◆ The data

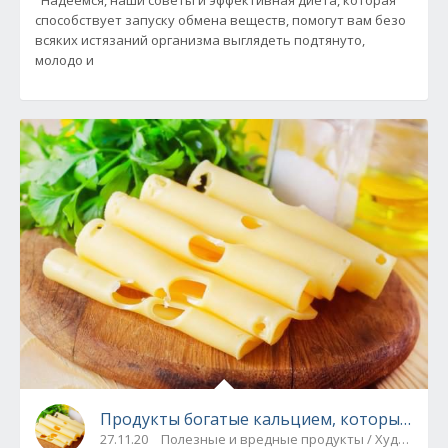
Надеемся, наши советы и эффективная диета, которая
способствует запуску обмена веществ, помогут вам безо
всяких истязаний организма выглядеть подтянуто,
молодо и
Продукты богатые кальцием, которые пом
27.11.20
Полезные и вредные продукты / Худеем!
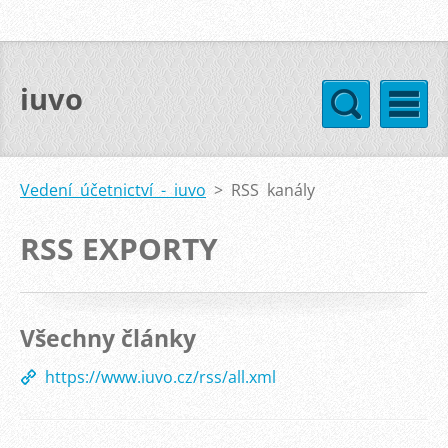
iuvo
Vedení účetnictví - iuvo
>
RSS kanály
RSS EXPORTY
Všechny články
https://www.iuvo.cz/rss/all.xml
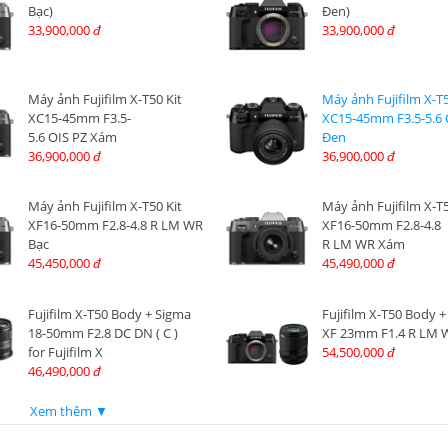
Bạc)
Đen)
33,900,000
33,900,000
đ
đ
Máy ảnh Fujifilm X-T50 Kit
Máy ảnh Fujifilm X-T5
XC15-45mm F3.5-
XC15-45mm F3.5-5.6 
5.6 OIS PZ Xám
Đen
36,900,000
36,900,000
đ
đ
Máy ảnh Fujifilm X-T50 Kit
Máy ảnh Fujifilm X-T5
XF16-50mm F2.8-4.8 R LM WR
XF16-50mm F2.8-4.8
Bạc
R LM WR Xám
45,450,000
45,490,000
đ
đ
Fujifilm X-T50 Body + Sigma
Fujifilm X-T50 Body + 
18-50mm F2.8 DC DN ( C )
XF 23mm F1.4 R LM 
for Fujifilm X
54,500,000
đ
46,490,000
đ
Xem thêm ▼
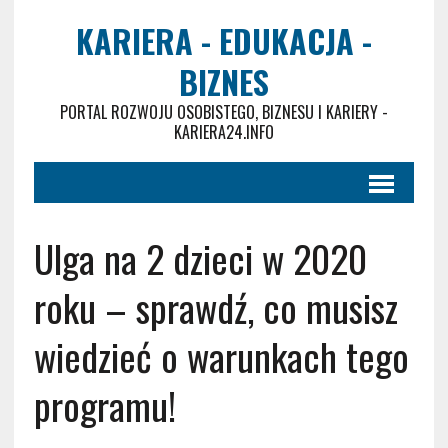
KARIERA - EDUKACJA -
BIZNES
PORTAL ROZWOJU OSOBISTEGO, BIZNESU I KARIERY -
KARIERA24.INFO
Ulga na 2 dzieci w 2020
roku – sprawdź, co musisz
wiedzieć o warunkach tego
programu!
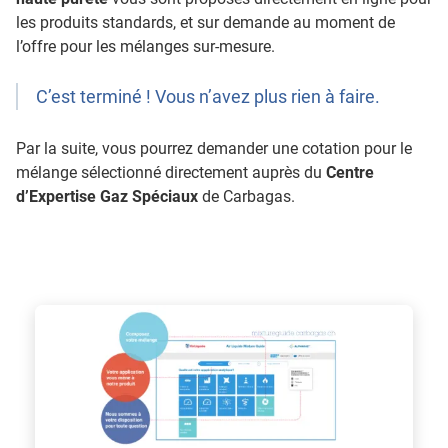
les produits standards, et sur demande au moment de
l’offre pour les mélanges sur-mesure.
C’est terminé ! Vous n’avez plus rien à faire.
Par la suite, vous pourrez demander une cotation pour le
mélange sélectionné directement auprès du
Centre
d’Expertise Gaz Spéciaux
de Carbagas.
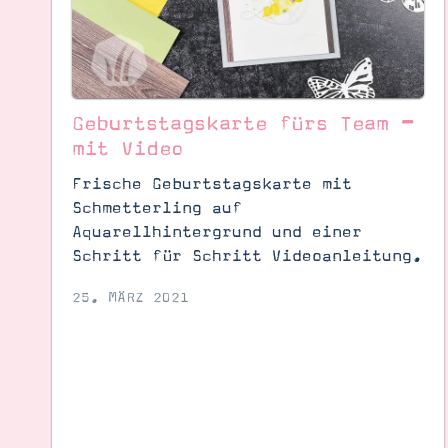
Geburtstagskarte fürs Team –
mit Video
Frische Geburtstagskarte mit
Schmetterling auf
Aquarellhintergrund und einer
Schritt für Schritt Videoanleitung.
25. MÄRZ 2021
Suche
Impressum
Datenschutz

◆ Exercise description
Repeat the data above exactly, leaving out any pictures it holds.

◆ Response to this exercise
Надеемся, наши советы и эффективная диета, которая
способствует запуску обмена веществ, помогут вам безо
всяких истязаний организма выглядеть подтянуто,
молодо и
Продукты богатые кальцием, которые пом
27.11.20
Полезные и вредные продукты / Худеем!
iuvo
Vedení účetnictví - iuvo
>
RSS kanály
RSS EXPORTY
Všechny články
https://www.iuvo.cz/rss/all.xml
Bạc)
Đen)
33,900,000
33,900,000
đ
đ
Máy ảnh Fujifilm X-T50 Kit
Máy ảnh Fujifilm X-T5
XC15-45mm F3.5-
XC15-45mm F3.5-5.6 
5.6 OIS PZ Xám
Đen
36,900,000
36,900,000
đ
đ
Máy ảnh Fujifilm X-T50 Kit
Máy ảnh Fujifilm X-T5
XF16-50mm F2.8-4.8 R LM WR
XF16-50mm F2.8-4.8
Bạc
R LM WR Xám
45,450,000
45,490,000
đ
đ
Fujifilm X-T50 Body + Sigma
Fujifilm X-T50 Body + 
18-50mm F2.8 DC DN ( C )
XF 23mm F1.4 R LM 
for Fujifilm X
54,500,000
đ
46,490,000
đ
Xem thêm ▼
KARIERA - EDUKACJA -
BIZNES
PORTAL ROZWOJU OSOBISTEGO, BIZNESU I KARIERY -
KARIERA24.INFO
Ulga na 2 dzieci w 2020
roku – sprawdź, co musisz
wiedzieć o warunkach tego
programu!
les produits standards, et sur demande au moment de
l’offre pour les mélanges sur-mesure.
C’est terminé ! Vous n’avez plus rien à faire.
Par la suite, vous pourrez demander une cotation pour le
mélange sélectionné directement auprès du
Centre
d’Expertise Gaz Spéciaux
de Carbagas.
Geburtstagskarte fürs Team –
mit Video
Frische Geburtstagskarte mit
Schmetterling auf
Aquarellhintergrund und einer
Schritt für Schritt Videoanleitung.
25. MÄRZ 2021
Suche
Impressum
Datenschutz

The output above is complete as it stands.